John Reid, owner of the J.T. Reid’s Gun Shop in Auburn, said Tuesday that sales of handguns were up and that he’s ordered additional firearms to keep up with the demand.
“I’ve ordered another 100 handguns to add to the inventory,” Reid said, adding that personal defense weapons, such as 9-millimeter and .38-caliber pistols, were the top sellers.
Nick Ayotte, the owner of Northeastern Firearms in Turner, said the hot days of summer are slower for gun sales, but customers are interested in Maine’s changing law. And while the change doesn’t require those carrying handguns to participate in any certified safety training, Ayotte and other gun shop owners said they encourage it, as well as obtaining optional concealed handgun permits. That system, which is recognized in about 20 other states where permits are required, will remain in place.
“It shows a commitment to being responsible and being safe,” said Ayotte, who keeps a list of certified firearms instructors available so he can make recommendations.
Maine’s permittees are required to undergo a criminal and mental health background check and safety training by the military or a handgun instructor.
Chris Jordan, the owner of G-3 Firearms, also in Turner, said though he has seen a huge upswing in sales, during the hot months of summer people are not that interested in shooting.
“Like today,” Jordan said Tuesday as temperatures reached into the 90s in the Twin Cities. “You want to stand in a gravel pit and shoot?” He said he expected sales would pick up as the weather cools and hunting season approaches.
The new law, which goes into effect Oct. 14, also includes new requirements of gun sellers and for those who decide to carry a hidden firearm, but few of the dealers contacted Tuesday seemed to be aware of these changes.
Reid said, so far, state officials had yet to notify gun sellers of the changes.
“They really haven’t gotten the word out that well yet,” Reid said. He and the other gun dealers said they believed the state would be doing that soon.
The Maine Department of Public Safety has created a website dedicated to the new law change that includes links to several of Maine’s applicable laws regarding use of force and use of deadly force. It repeatedly points out, “This agency is not authorized to give legal advice.”
The site states it is still illegal to carry guns at courthouses, public schools, state parks, federal buildings, the State Capitol area and private property, such as bars. It is still illegal to carry a handgun in a bar while under the influence of intoxicating liquor or drugs.
Among the new requirements in the law, which was sponsored by Sen. Eric Brakey, R-Auburn, is that that buyers acknowledge the receipt of handgun safety materials from the state with a signature.

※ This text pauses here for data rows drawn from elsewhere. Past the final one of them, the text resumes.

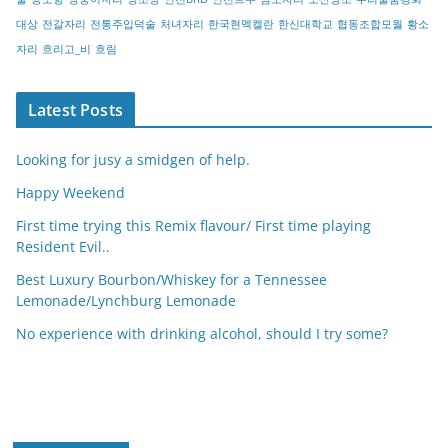
대상
전갈자리
전통주입덕술
처녀자리
한국현멕켈란
한신대학교
협동조합모월
황소
자리
흐리고_비
흐림
Latest Posts
Looking for jusy a smidgen of help.
Happy Weekend
First time trying this Remix flavour/ First time playing
Resident Evil..
Best Luxury Bourbon/Whiskey for a Tennessee
Lemonade/Lynchburg Lemonade
No experience with drinking alcohol, should I try some?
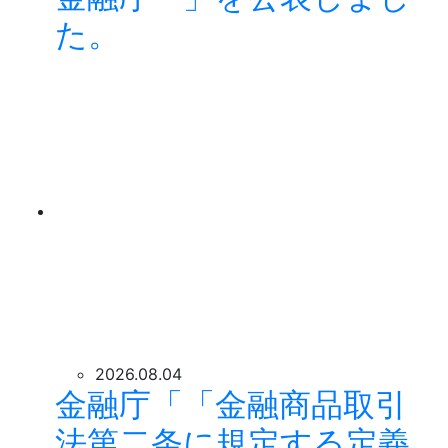
た。
2026.08.04
金融庁「「金融商品取引
法第二条に規定する定義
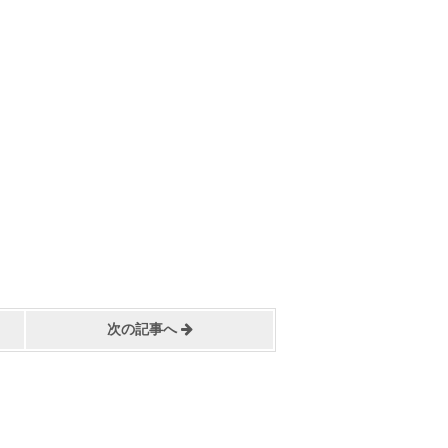
次の記事へ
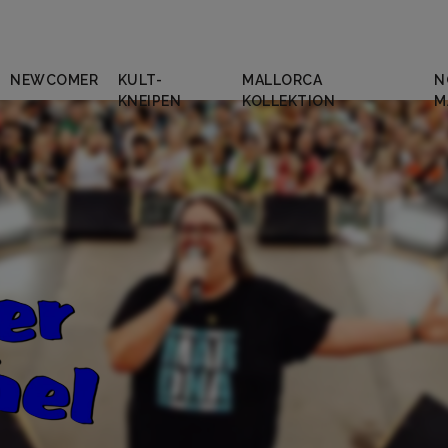
NEWCOMER
KULT-
MALLORCA
N
KNEIPEN
KOLLEKTION
M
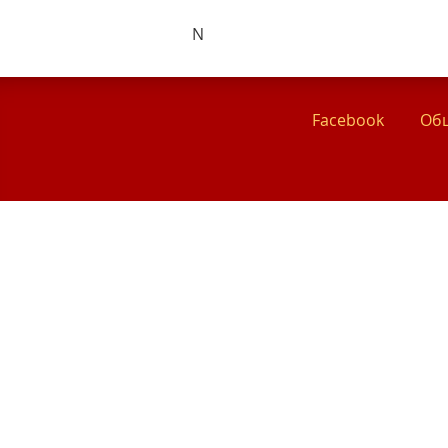
N
Facebook
Общ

Brakey said he had discrimination concerns about that provision of the law and would work to change it. Under the new law a person carrying a handgun without a permit is required to “immediately” disclose the presence of the weapon or face a civil fine of up to $100. Brakey said he favors mandatory disclosure only if an officer first asked about weapons.
State Police Sgt. Mike Johnston said the Department of Public Safety is in the process of determining which handgun safety brochure it will ask gun dealers to distribute. Johnston said police were not changing any of their basic operating procedures in light of the law change.
“Maine law enforcement are trained, in terms of officer safety and situational awareness, to expect that anyone could have a firearm or dangerous weapon,” Johnston said.
Johnston said it’s important for those carrying weapons, concealed or not, to fully understand their legal responsibilities.
“Probably more important than knowing the actual mechanics of how to use a firearm is knowing when you can use it,” Johnston said.